Guillermo De Vivanco
¿A quién juzgamos?
El legado y la sombra del fujimorismo
 
El antifujimorismo tiene dos pilares. El primero —algo imperdonable para muchos demócratas— fue el cierre del Congreso el 5 de abril de 1992. Por más razones que se invoquen para justificar el golpe de Estado y aunque contara con una aprobación del 80%, para quienes creemos que la democracia puede reformarse sin tanques, nada lo justifica.
Fujimori la tuvo difícil: su movimiento, Cambio 90, era una minoría sin experiencia de gobierno, enfrentada a un Congreso dominado por el Apra y el Fredemo, que bloqueaban las urgentes reformas económicas inspiradas en el pragmatismo de Vargas Llosa: liberalizar el mercado, reducir el gasto público y despedir personal estatal. En agosto de 1990 la inflación fue de 400%, no existían reservas internacionales, Sendero Luminoso había llegado a Lima y el país superaba los 60,000 muertos por este problemas, con coches bomba cada semana. Era una nación al borde del colapso.
El segundo pilar del antifujimorismo surgió al descubrirse la corrupción que emanaba del poder. Las grabaciones de Vladimiro Montesinos mostraron cómo desde el Servicio de Inteligencia se había manipulado la política, comprado líneas editoriales, y cooptado las Fuerzas Armadas, la Policía, el Poder Judicial y el Congreso. Si el cierre del Congreso marcó a Fujimori como dictador, los “vladivideos” sellaron su ruina moral.
 De ahí nace el antifujimorismo moderno: una corriente sustentada en dos pilares —autoritarismo y corrupción— que ha alimentado la polarización política durante los últimos 25 años.
Desde entonces, el debate nacional se ha reducido a ese eje: fujimorismo versus antifujimorismo. Todo gira en torno a esas dos culpas —el quiebre democrático y la corrupción— mientras el modelo económico liberal permanece fuera de discusión. Sin embargo, una parte importante del país reconoce que Alberto Fujimori transformó el Perú. A pesar del repudio de las élites progresistas y de la izquierda radical, su legado aún tiene respaldo popular.
Para entender esa persistencia hay que mirar el contexto.

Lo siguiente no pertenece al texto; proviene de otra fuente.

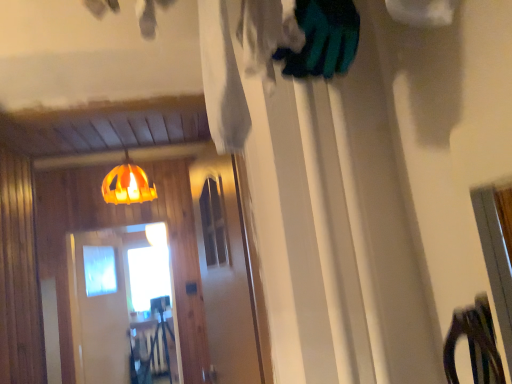 Question: Which is correct: orange fabric lampshade at upper center is inside transparent glass screen door at center, which is counted as the 2th screen door, starting from the back, or outside of it?

Choices:
 (A) outside
 (B) inside

Answer: (A)

Question: Considering their positions, is orange fabric lampshade at upper center located in front of or behind transparent glass screen door at center, the first screen door in the right-to-left sequence?

Choices:
 (A) behind
 (B) front

Answer: (A)

Question: Based on their relative distances, which object is nearer to the transparent plastic screen door at center, which is counted as the 1th screen door, starting from the left?

Choices:
 (A) transparent glass screen door at center, which is counted as the 2th screen door, starting from the back
 (B) orange fabric lampshade at upper center

Answer: (B)

Question: Which of these objects is positioned closest to the transparent plastic screen door at center, which is the 2th screen door in front-to-back order?

Choices:
 (A) transparent glass screen door at center, acting as the second screen door starting from the left
 (B) orange fabric lampshade at upper center

Answer: (B) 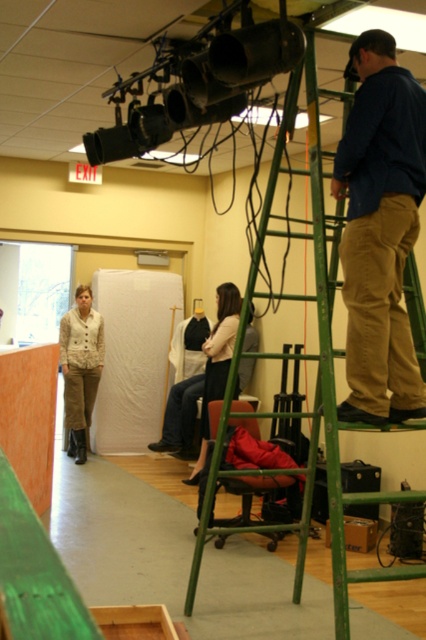 Is matte black video camera at upper center wider than white fabric at center?

Correct, the width of matte black video camera at upper center exceeds that of white fabric at center.

Can you confirm if matte black video camera at upper center is positioned above white fabric at center?

Yes.

Find the location of a particular element. This screenshot has width=426, height=640. matte black video camera at upper center is located at coordinates (x=198, y=81).

Image resolution: width=426 pixels, height=640 pixels. What do you see at coordinates (379, 230) in the screenshot?
I see `dark blue cotton shirt at upper right` at bounding box center [379, 230].

Which is behind, point (385, 74) or point (230, 296)?

The point (230, 296) is behind.

This screenshot has width=426, height=640. In order to click on dark blue cotton shirt at upper right in this screenshot , I will do `click(379, 230)`.

Is green metal ladder at upper right thinner than white fabric at center?

No.

Locate an element on the screen. The image size is (426, 640). green metal ladder at upper right is located at coordinates (328, 365). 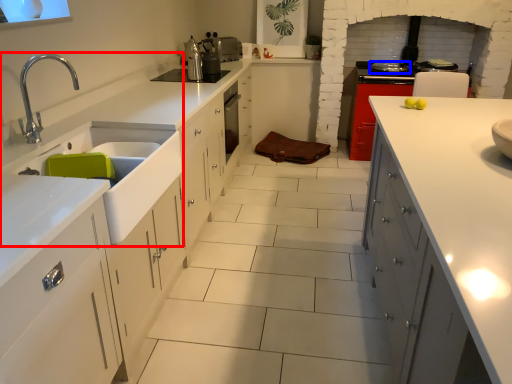 Question: Which point is closer to the camera, sink (highlighted by a red box) or kitchen appliance (highlighted by a blue box)?

Choices:
 (A) sink
 (B) kitchen appliance

Answer: (A) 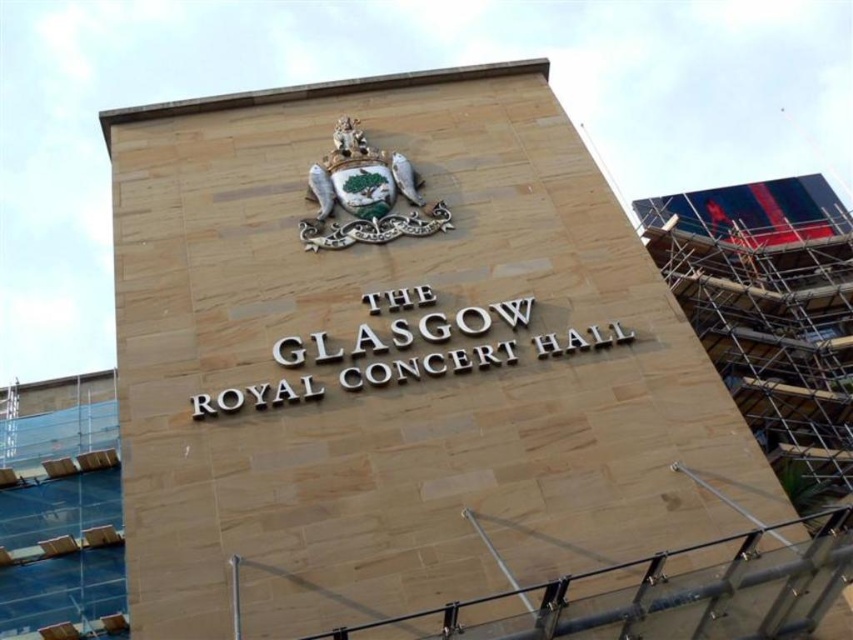 You are an architect inspecting the Glasgow Royal Concert Hall. You notice the scaffolding at right and the enamel crest at upper center. Which of these two objects appears bigger in the image?

The scaffolding at right is larger in size than the enamel crest at upper center, so the scaffolding at right appears bigger in the image.

You are standing at the entrance of The Glasgow Royal Concert Hall and want to take a photo of the emblem at the top center. The camera you have can focus on objects up to 70 meters away. Is the point at coordinates point [778,355] within the camera focus range?

The point [778,355] is 69.06 meters away from the camera, which is within the 70 meters focus range. Therefore, the camera can focus on it.

You are standing in front of the Glasgow Royal Concert Hall and want to take a photo of the emblem at the top center without any obstructions. Is there any scaffolding at right blocking your view of the emblem?

The scaffolding at right is located at point (770, 314), which is near the top right corner of the building. Since the emblem is at the top center, the scaffolding at right might be slightly to the right of the emblem, so it might not block the view of the emblem. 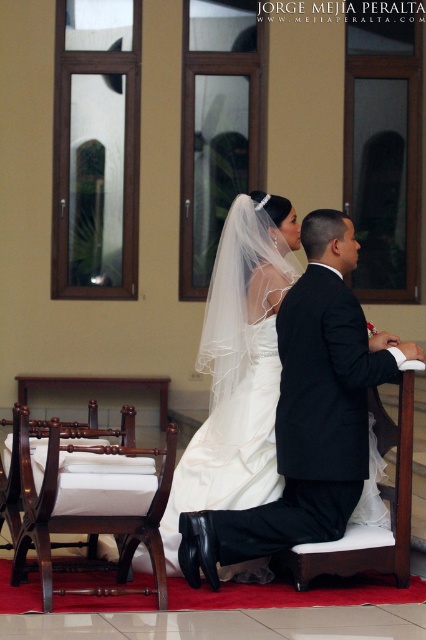 Can you confirm if white satin dress at center is positioned to the right of white fabric cushion at lower center?

In fact, white satin dress at center is to the left of white fabric cushion at lower center.

Does white satin dress at center have a lesser width compared to white fabric cushion at lower center?

Incorrect, white satin dress at center's width is not less than white fabric cushion at lower center's.

Between point (215, 268) and point (356, 570), which one is positioned behind?

The point (215, 268) is more distant.

Identify the location of white satin dress at center. The height and width of the screenshot is (640, 426). (238, 369).

Can you confirm if white satin dress at center is wider than mahogany wood chair at left?

No, white satin dress at center is not wider than mahogany wood chair at left.

Can you confirm if white satin dress at center is shorter than mahogany wood chair at left?

In fact, white satin dress at center may be taller than mahogany wood chair at left.

Between point (221, 252) and point (83, 438), which one is positioned in front?

Point (83, 438)

You are a GUI agent. You are given a task and a screenshot of the screen. Output one action in this format:
    pyautogui.click(x=<x>, y=<y>)
    Task: Click on the white satin dress at center
    The height and width of the screenshot is (640, 426).
    Given the screenshot: What is the action you would take?
    pyautogui.click(x=238, y=369)

Who is taller, mahogany wood chair at left or white fabric cushion at lower center?

With more height is white fabric cushion at lower center.

Between point (111, 564) and point (405, 474), which one is positioned behind?

The point (111, 564) is more distant.

Which is behind, point (95, 528) or point (304, 570)?

Positioned behind is point (304, 570).

You are a GUI agent. You are given a task and a screenshot of the screen. Output one action in this format:
    pyautogui.click(x=<x>, y=<y>)
    Task: Click on the mahogany wood chair at left
    The image size is (426, 640).
    Given the screenshot: What is the action you would take?
    pyautogui.click(x=89, y=506) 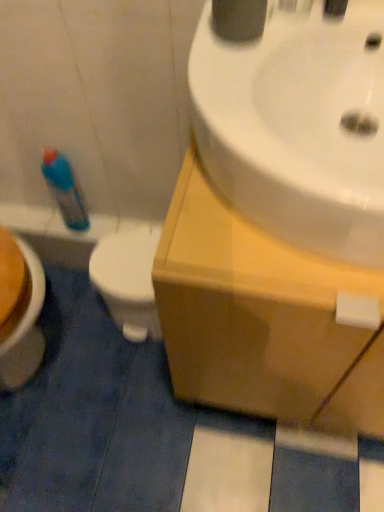 Question: From the image's perspective, is white glossy sink at upper right located above or below wooden cabinet at upper right?

Choices:
 (A) above
 (B) below

Answer: (A)

Question: From a real-world perspective, is white glossy sink at upper right positioned above or below wooden cabinet at upper right?

Choices:
 (A) below
 (B) above

Answer: (B)

Question: Which object is the closest to the blue plastic bottle at left?

Choices:
 (A) white glossy toilet at lower left
 (B) wooden cabinet at upper right
 (C) white glossy sink at upper right
 (D) blue plastic spray bottle at left

Answer: (D)

Question: Which object is positioned farthest from the blue plastic bottle at left?

Choices:
 (A) wooden cabinet at upper right
 (B) white glossy sink at upper right
 (C) white glossy toilet at lower left
 (D) blue plastic spray bottle at left

Answer: (B) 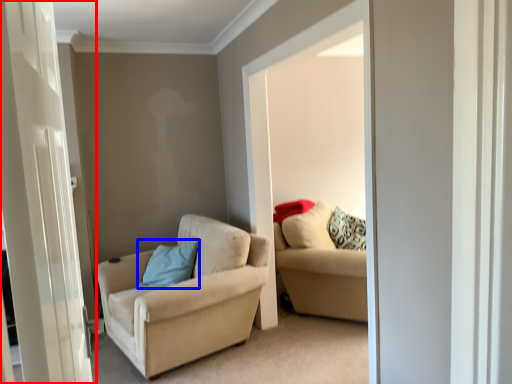 Question: Among these objects, which one is nearest to the camera, door (highlighted by a red box) or pillow (highlighted by a blue box)?

Choices:
 (A) door
 (B) pillow

Answer: (A) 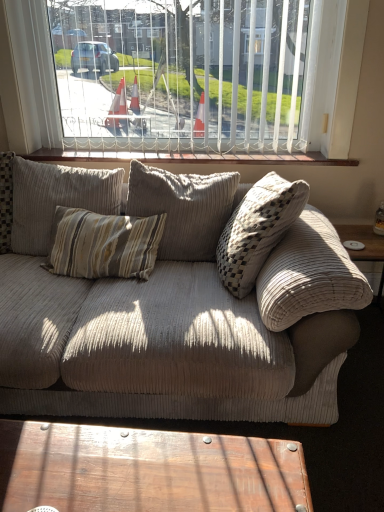 Identify the location of vacant space situated above wooden polished coffee table at lower center (from a real-world perspective). (122, 464). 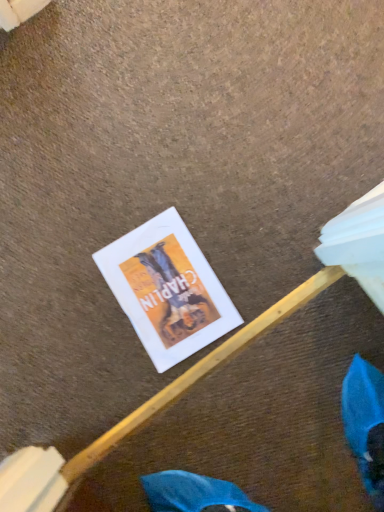 You are a GUI agent. You are given a task and a screenshot of the screen. Output one action in this format:
    pyautogui.click(x=<x>, y=<y>)
    Task: Click on the empty space that is to the right of white paper book at center
    This screenshot has height=512, width=384.
    Given the screenshot: What is the action you would take?
    pyautogui.click(x=242, y=223) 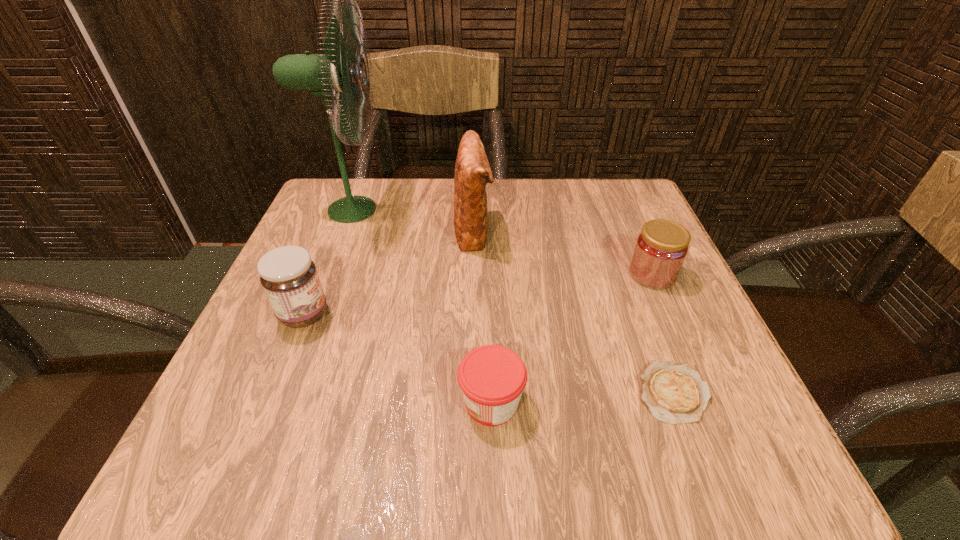 Locate an element on the screen. The height and width of the screenshot is (540, 960). fan is located at coordinates (337, 73).

Identify the location of clutch bag. This screenshot has height=540, width=960. pyautogui.click(x=472, y=171).

This screenshot has width=960, height=540. I want to click on the third tallest object, so click(x=289, y=277).

Locate an element on the screen. This screenshot has height=540, width=960. the fourth farthest object is located at coordinates pyautogui.click(x=289, y=277).

This screenshot has width=960, height=540. In order to click on the farthest jam in this screenshot , I will do `click(661, 248)`.

Identify the location of the second shortest jam. (661, 248).

Image resolution: width=960 pixels, height=540 pixels. I want to click on the second jam from left to right, so click(492, 378).

You are a GUI agent. You are given a task and a screenshot of the screen. Output one action in this format:
    pyautogui.click(x=<x>, y=<y>)
    Task: Click on the shortest jam
    This screenshot has width=960, height=540.
    Given the screenshot: What is the action you would take?
    pyautogui.click(x=492, y=378)

Find the location of a particular element. The width and height of the screenshot is (960, 540). quiche is located at coordinates (673, 393).

Identify the location of vacant region located on the front-facing side of the fan. The height and width of the screenshot is (540, 960). (444, 210). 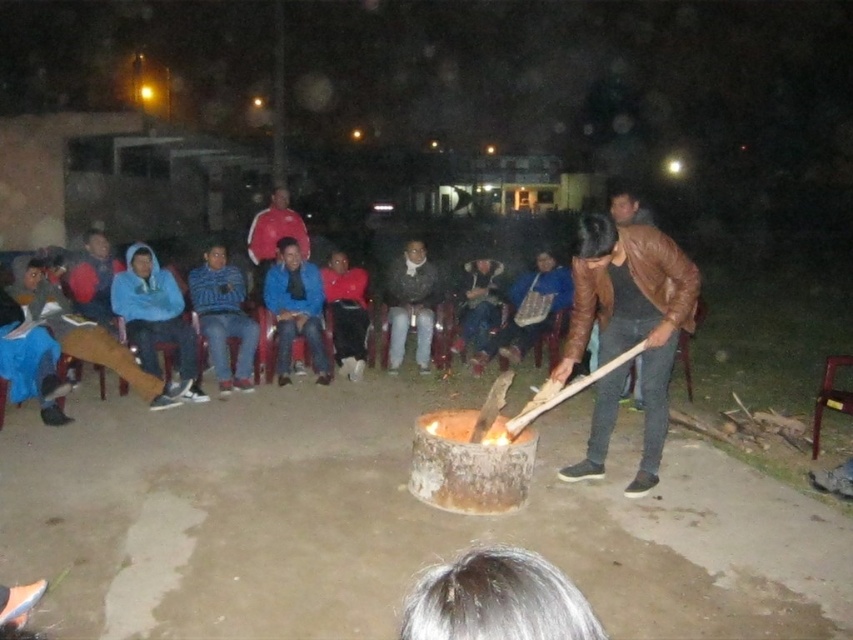 You are a photographer standing at the camera position. You want to take a closeup photo of the brown leather jacket at center. Can you step forward to get closer without moving the person wearing it?

The brown leather jacket at center is 4.18 meters away from the camera. Since 4.18 meters is approximately 13.7 feet, stepping forward would require moving about 1.5 meters closer to reduce the distance, which is feasible unless there are obstacles. Therefore, yes, you can step forward to get closer to the brown leather jacket at center for a closeup photo. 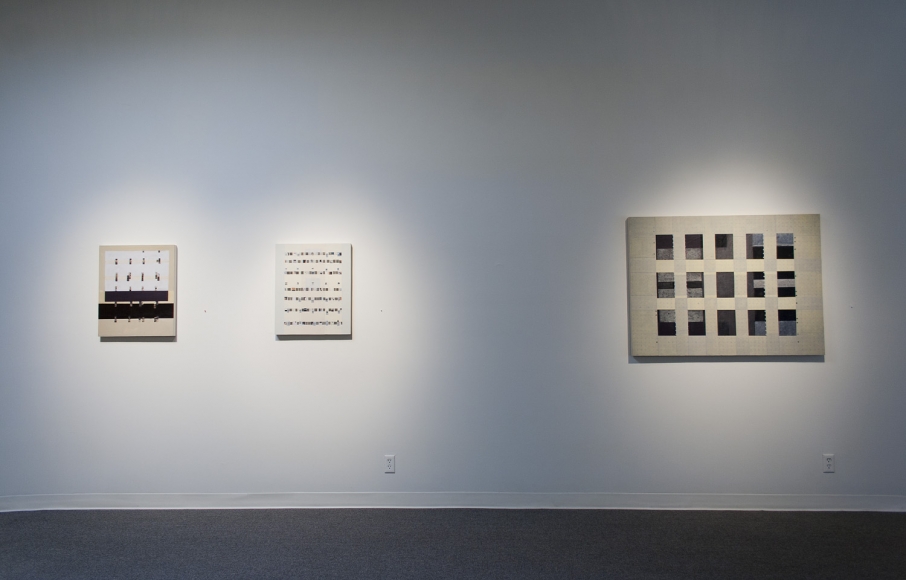 Find the location of a particular element. The image size is (906, 580). top edges of canvases is located at coordinates (302, 244), (130, 246), (740, 213).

La Constitución de 1979, surgida tras doce años de dictadura militar, mantuvo el protagonismo del Estado en la economía, limitó la propiedad privada y condicionó la inversión extranjera. El verdadero giro hacia la modernidad ocurrió con la Constitución de 1993: economía social de mercado, rol subsidiario del Estado y protección inequívoca de la propiedad privada, junto con igualdad jurídica para el capital nacional y extranjero. El resultado fue contundente: expansión de la clase media, reducción de la pobreza en 12 puntos y de la pobreza extrema en 24, según el INEI, el Banco Mundial y la Cepal.
Pero el antifujimorismo ha disimulado su verdadero trasfondo: una visión estatista y anticapitalista que idealiza empresas ineficientes como Petroperú y Sedapal, impulsa el gasto corriente sin sustento fiscal, y derrocha los ingresos mineros sin invertir en infraestructura. A ello se suma el clientelismo político, la captura del Estado por intereses mediáticos y judiciales, y la promoción de figuras incapaces o corruptas como Castillo, Vizcarra y Toledo. Es una corriente que prefiere un país dependiente y manipulable antes que una sociedad libre y emprendedora.
Fujimori, más allá del hombre, representa una visión de progreso basada en la libertad individual y la eficiencia económica. Su figura divide, pero su legado institucional y económico persiste. El debate nacional no debería agotarse en la condena al caudillo, sino enfocarse en qué país queremos: uno atrapado en la nostalgia del Estado paternalista o uno que siga apostando por la libertad y la responsabilidad individual como motores del desarrollo.